--- START ---
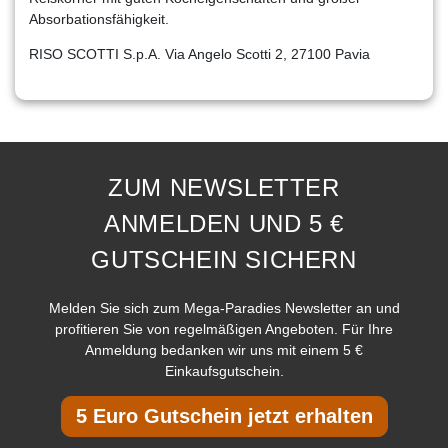
Absorbationsfähigkeit.
RISO SCOTTI S.p.A. Via Angelo Scotti 2, 27100 Pavia
ZUM NEWSLETTER
ANMELDEN UND 5 €
GUTSCHEIN SICHERN
Melden Sie sich zum Mega-Paradies Newsletter an und
profitieren Sie von regelmäßigen Angeboten. Für Ihre
Anmeldung bedanken wir uns mit einem 5 €
Einkaufsgutschein.
5 Euro Gutschein jetzt erhalten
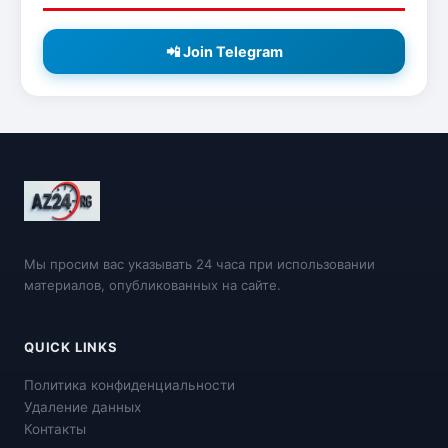
📲 Join Telegram
Мы просим вас указывать 24 часа при использовании
материалов, опубликованных на сайте.
QUICK LINKS
Политика конфиденциальности
Удаление данных
Контакты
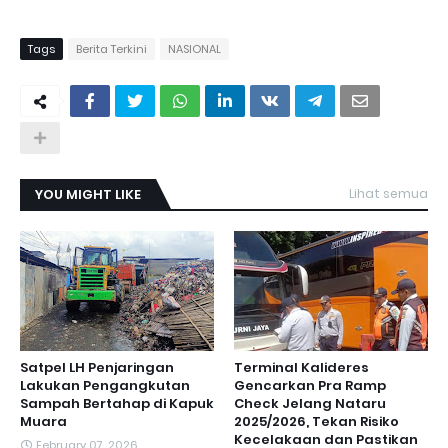
Tags
Berita Terkini
NASIONAL
YOU MIGHT LIKE
Lihat semua
Satpel LH Penjaringan
Terminal Kalideres
Lakukan Pengangkutan
Gencarkan Pra Ramp
Sampah Bertahap di Kapuk
Check Jelang Nataru
Muara
2025/2026, Tekan Risiko
Kecelakaan dan Pastikan
February 07, 2026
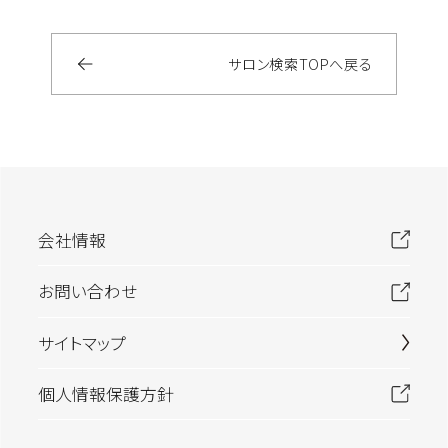
サロン検索
TOP
へ戻る
会社情報
お問い合わせ
サイトマップ
個人情報保護方針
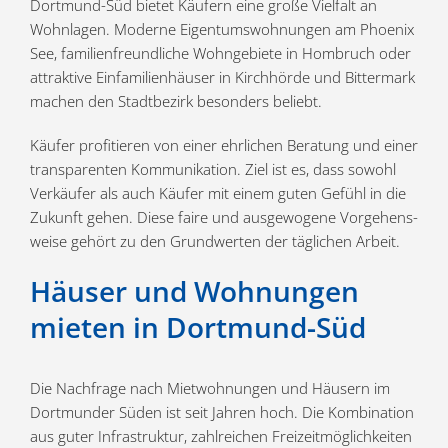
Dortmund-Süd bietet Käufern eine große Vielfalt an
Wohnlagen. Moderne Eigen­tums­woh­nungen am Phoenix
See, famili­en­freund­liche Wohnge­biete in Hombruch oder
attraktive Einfa­mi­li­en­häuser in Kirch­hörde und Bittermark
machen den Stadt­bezirk besonders beliebt.
Käufer profi­tieren von einer ehrlichen Beratung und einer
trans­pa­renten Kommu­ni­kation. Ziel ist es, dass sowohl
Verkäufer als auch Käufer mit einem guten Gefühl in die
Zukunft gehen. Diese faire und ausge­wogene Vorge­hens­
weise gehört zu den Grund­werten der täglichen Arbeit.
Häuser und Wohnungen
mieten in Dortmund-Süd
Die Nachfrage nach Mietwoh­nungen und Häusern im
Dortmunder Süden ist seit Jahren hoch. Die Kombi­nation
aus guter Infra­struktur, zahlreichen Freizeit­mög­lich­keiten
--- END ---
= PROBLEM DETAILS =
From the entries above, pull out each line that includes "einem".

= SOLUTION TO THE PROBLEM =
Anmeldung bedanken wir uns mit einem 5 €
Verkäufer als auch Käufer mit einem guten Gefühl in die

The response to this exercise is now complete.